ZODIAC LOVE STYLES: AN ASTROLOGICAL GUIDE TO BETTER RELATIONSHIPS
This week, what we say may not be what we really mean. Let actions speak louder than words now.
CAPRICORN (DECEMBER 23 – JANUARY 20)
Capricorns ache to give back to their community. Give your time, energy, efforts and even some money, and you shall karmaically receive. But don’t advertise about your charitable efforts. You may sound a bit overbearing. Even more than usual…
AQUARIUS (JANUARY 21 – FEBRUARY 19)
Let the good times roll, Aquarius. You will find yourself surrounded by pals who demand every bit of your attention. Well, it sounds good on paper. But you may find that at some point, solitude and quiet contemplation are a slice of heaven.
PISCES (FEBRUARY 20 – MARCH 20)
Senior management will sit up and take notice of you … whether they want to or not! Put on your best face, Pisces, because this is the time to show them how it’s done with style.
ARIES (MARCH 21 – APRIL 20)
You yearn to expand your horizons. Whatever you do and wherever you decide to go, double-check your itinerary, Aries. Plans take unexpected twists and turns. The fates find ways of sending you to Podunk when you meant Paris.
TAURUS (APRIL 21 – MAY 21)
Taureans are sizzly and can take their sexual fever one degree higher. But before you heat your oven, be sure that you choose the right cook for your kitchen. And don’t let anyone mix up your carefully crafted recipe from sirloin to hash!
GEMINI (MAY 22 – JUNE 21)
Geminis are tempted to settle down and domesticate. But before you say “yes!” know that domestication may involve more compromises than you care to undertake right now. Wait a few weeks before you make your big move.
CANCER (JUNE 22 – JULY 23)
Cancers may try to prioritize their assorted things-to-do this week, but planning is futile. Before you get started, the landscape will change and what was unimportant suddenly tops your emergency list. Be as flexible as you can. Sort of like a pretzel.
LEO (JULY 24 – AUGUST 23)
Eat, drink and be very merry.
You are ready to party hearty. Float through the week but don’t overdo. You may find yourself being scrapped off the sidewalk with a spatula the morning after. But what a party!

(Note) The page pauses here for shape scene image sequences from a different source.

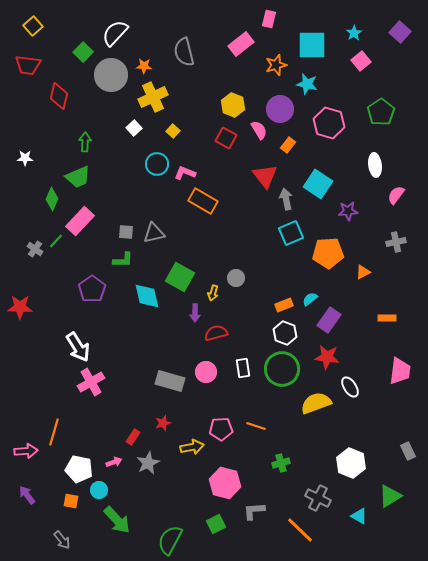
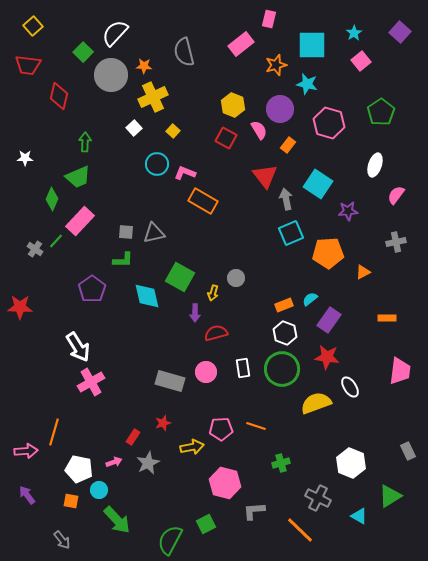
white ellipse at (375, 165): rotated 25 degrees clockwise
green square at (216, 524): moved 10 px left
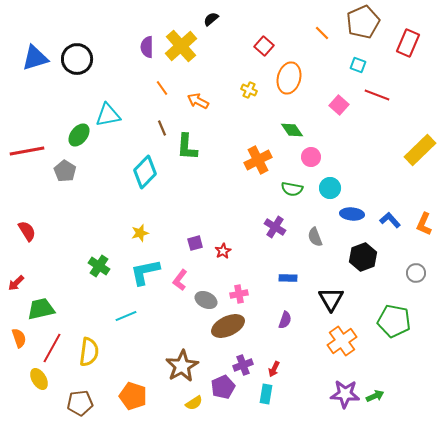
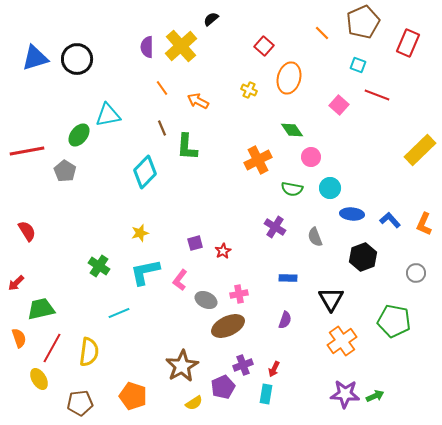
cyan line at (126, 316): moved 7 px left, 3 px up
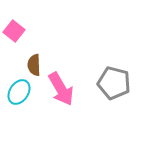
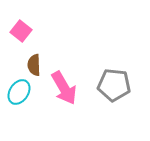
pink square: moved 7 px right
gray pentagon: moved 2 px down; rotated 8 degrees counterclockwise
pink arrow: moved 3 px right, 1 px up
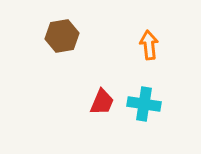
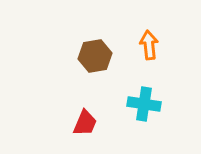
brown hexagon: moved 33 px right, 20 px down
red trapezoid: moved 17 px left, 21 px down
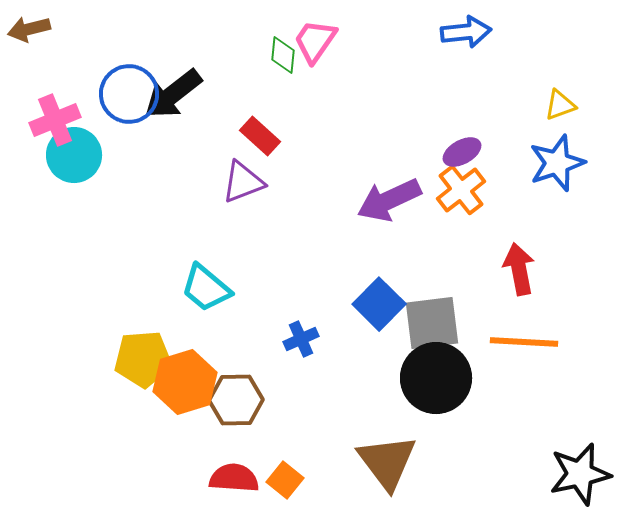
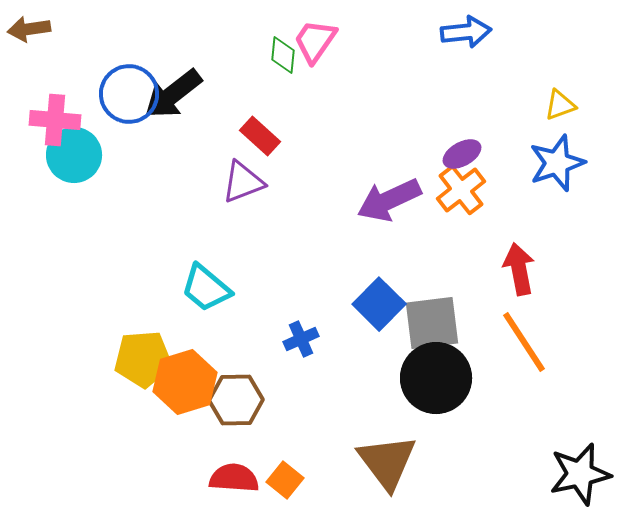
brown arrow: rotated 6 degrees clockwise
pink cross: rotated 27 degrees clockwise
purple ellipse: moved 2 px down
orange line: rotated 54 degrees clockwise
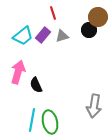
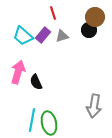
brown circle: moved 3 px left
cyan trapezoid: rotated 80 degrees clockwise
black semicircle: moved 3 px up
green ellipse: moved 1 px left, 1 px down
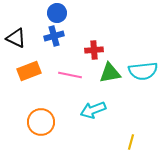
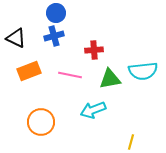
blue circle: moved 1 px left
green triangle: moved 6 px down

VIRGO (AUGUST 24 – SEPTEMBER 23)
Find helping hands for any home project, Virgo. But don’t expect that much actual help. There may be some family issues that need to be addressed, too, but there may be extra static. I wouldn’t pull the family video collection out of the attic yet.
LIBRA (SEPTEMBER 24 – OCTOBER 23)
Libras are the great orators. But be sure to think first and bleat later. Even your murmurs seem to be broadcast globally. Just when you thought the microphone was off, someone turned up the volume.
SCORPIO (OCTOBER 24 – NOVEMBER 22)
Share and share alike, Scorpio.
Reassess how you spend, save and share your wealth and anything else of value. Anything you want may be more expensive than you think. Better keep your wallet carefully tucked away for safe keeping for now.
SAGITTARIUS (NOVEMBER 23 – DECEMBER 22)
Sagittarians are awash in the social swim. Pack your swimsuit (or maybe not…) and get ready to dog paddle. But before this tidal wave reaches your shore, take note: Anything you say can and will be held against you. I guess you can only hope!
CELEBRITY BIRTHDAY: LIN-MANUEL MIRANDA, JANUARY 16
CELEB TWEET: This is as good a time as any to divulge that, per my parents, I was conceived to “I Will Survive.” ‘79. The math checks out. Thank you!